Stored items from a collection:
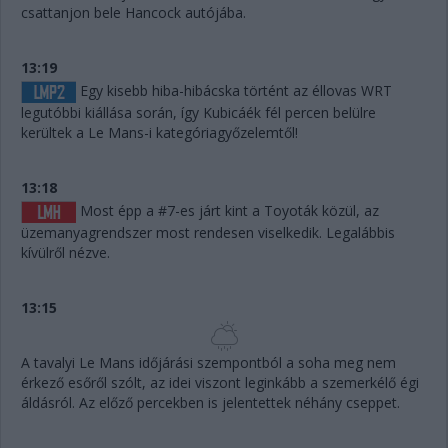
csattanjon bele Hancock autójába.
13:19
Egy kisebb hiba-hibácska történt az éllovas WRT
legutóbbi kiállása során, így Kubicáék fél percen belülre
kerültek a Le Mans-i kategóriagyőzelemtől!
13:18
Most épp a #7-es járt kint a Toyoták közül, az
üzemanyagrendszer most rendesen viselkedik. Legalábbis
kívülről nézve.
13:15
A tavalyi Le Mans időjárási szempontból a soha meg nem
érkező esőről szólt, az idei viszont leginkább a szemerkélő égi
áldásról. Az előző percekben is jelentettek néhány cseppet.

# Task item
Repeat only the lines running from the line that contains "üzemanyagrendszer most rendesen" through the last line above, inclusive.

# Solved exercise
üzemanyagrendszer most rendesen viselkedik. Legalábbis
kívülről nézve.
13:15
A tavalyi Le Mans időjárási szempontból a soha meg nem
érkező esőről szólt, az idei viszont leginkább a szemerkélő égi
áldásról. Az előző percekben is jelentettek néhány cseppet.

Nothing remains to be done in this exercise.